For 2019, my guidance is in the mid 5.5 to 5.7 per cent area. Expectations of the refinancing volumes are the most likely to be subject to volatility in the future in comparison with the purchasing loan, with an annual decrease of 25.8 per cent in 2018 as against 2017 and an increase of 12.7 per cent in 2019 as against the previous year.
It is anticipated that the overall refinancing volume will decrease from an annual mean of US$ 642.1 billion in 2017 to US$ 476.4 billion in 2018 and US$ 415.7 billion in 2019. Consensual figures for the volume of purchasing credit are shown in the following chart. For 2018 and 2019, an increase of 3.6 per cent and 5.6 per cent, respectively, in purchasing loans is anticipated.

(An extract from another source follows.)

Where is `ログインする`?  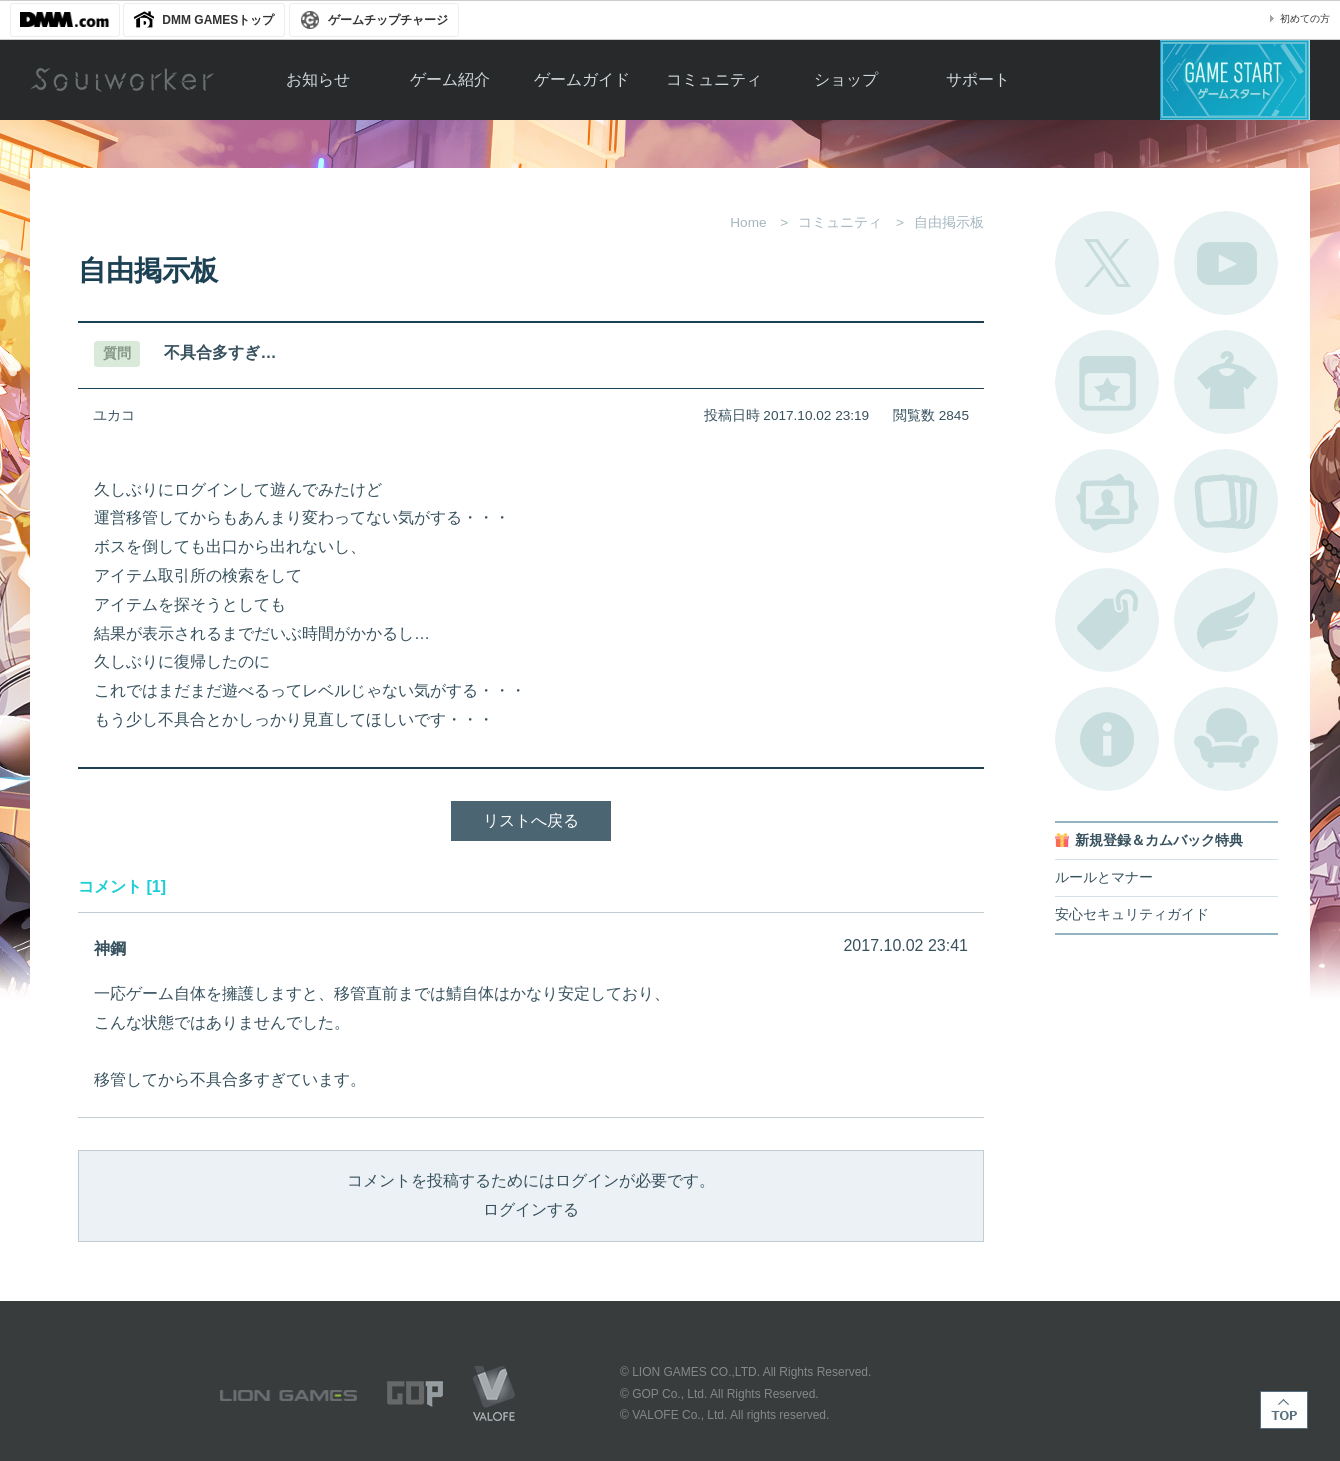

In the first quarter of 2019, Freddie Mac remained much more confident about home loans. The overall credit volume for housebuilding (purchase plus refinancing) is now likely to fall from USD 1.80 trillion in 2017 to USD 1.67 trillion in 2018 - the fall was exacerbated by the slump in refinancing. Fannie Freddie MBA's current May 2018 apartment sale guidance is shown in the following chart.
The current 1.96 per cent increase in 2018 is still the same as my current one. Whereas the recent hiccups in residential construction demand show a slowdown in anticipated credit expansion, increasing house prices still bolster a higher buying activity than before. If interest rates increase further, the refinancing value will decrease accordingly.